**TASK REQUIREMENTS:**
Looking at the entries, say how many lines contain the string "горячекатаный". Offer nothing besides the number.

Start of Block

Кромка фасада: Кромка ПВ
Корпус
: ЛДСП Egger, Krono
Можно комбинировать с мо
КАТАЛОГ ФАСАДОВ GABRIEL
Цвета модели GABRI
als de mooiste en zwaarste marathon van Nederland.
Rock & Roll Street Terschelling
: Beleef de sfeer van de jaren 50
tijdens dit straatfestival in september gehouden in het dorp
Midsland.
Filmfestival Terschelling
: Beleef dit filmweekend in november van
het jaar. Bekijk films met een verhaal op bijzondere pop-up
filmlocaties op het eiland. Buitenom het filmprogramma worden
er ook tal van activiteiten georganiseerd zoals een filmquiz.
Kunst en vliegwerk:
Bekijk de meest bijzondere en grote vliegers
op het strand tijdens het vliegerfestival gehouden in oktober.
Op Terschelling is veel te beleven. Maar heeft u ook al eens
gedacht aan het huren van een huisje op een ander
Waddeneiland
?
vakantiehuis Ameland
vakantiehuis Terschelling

End of Block
Start of Block

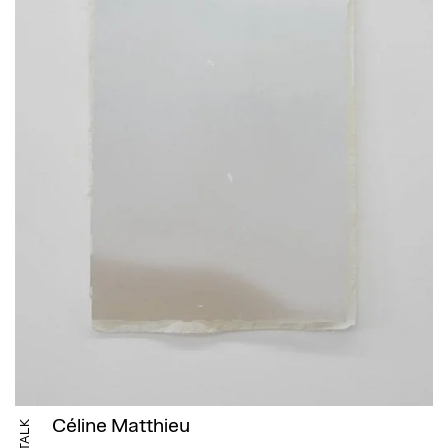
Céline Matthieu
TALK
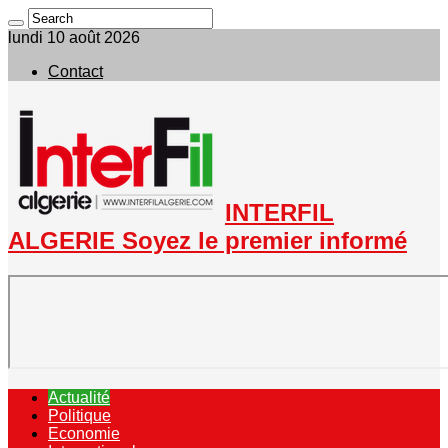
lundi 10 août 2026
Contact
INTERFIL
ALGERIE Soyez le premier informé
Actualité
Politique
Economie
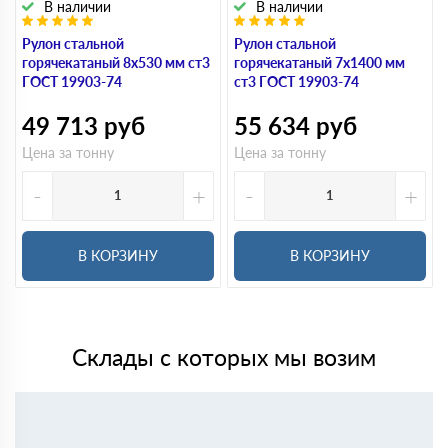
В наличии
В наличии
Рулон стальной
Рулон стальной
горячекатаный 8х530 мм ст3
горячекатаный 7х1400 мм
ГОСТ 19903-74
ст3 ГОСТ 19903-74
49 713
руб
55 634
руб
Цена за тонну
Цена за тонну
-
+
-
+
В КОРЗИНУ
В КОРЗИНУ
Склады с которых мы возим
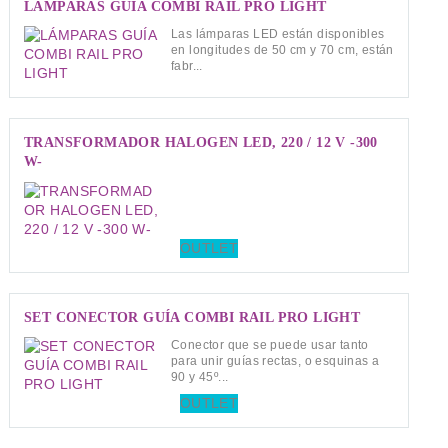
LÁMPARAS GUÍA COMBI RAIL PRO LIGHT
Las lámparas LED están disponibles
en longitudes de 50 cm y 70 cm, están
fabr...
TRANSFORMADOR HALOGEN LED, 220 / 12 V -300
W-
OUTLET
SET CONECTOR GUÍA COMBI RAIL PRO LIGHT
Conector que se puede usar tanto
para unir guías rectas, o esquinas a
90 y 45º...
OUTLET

End of Block

**WRITTEN RESPONSE:**
2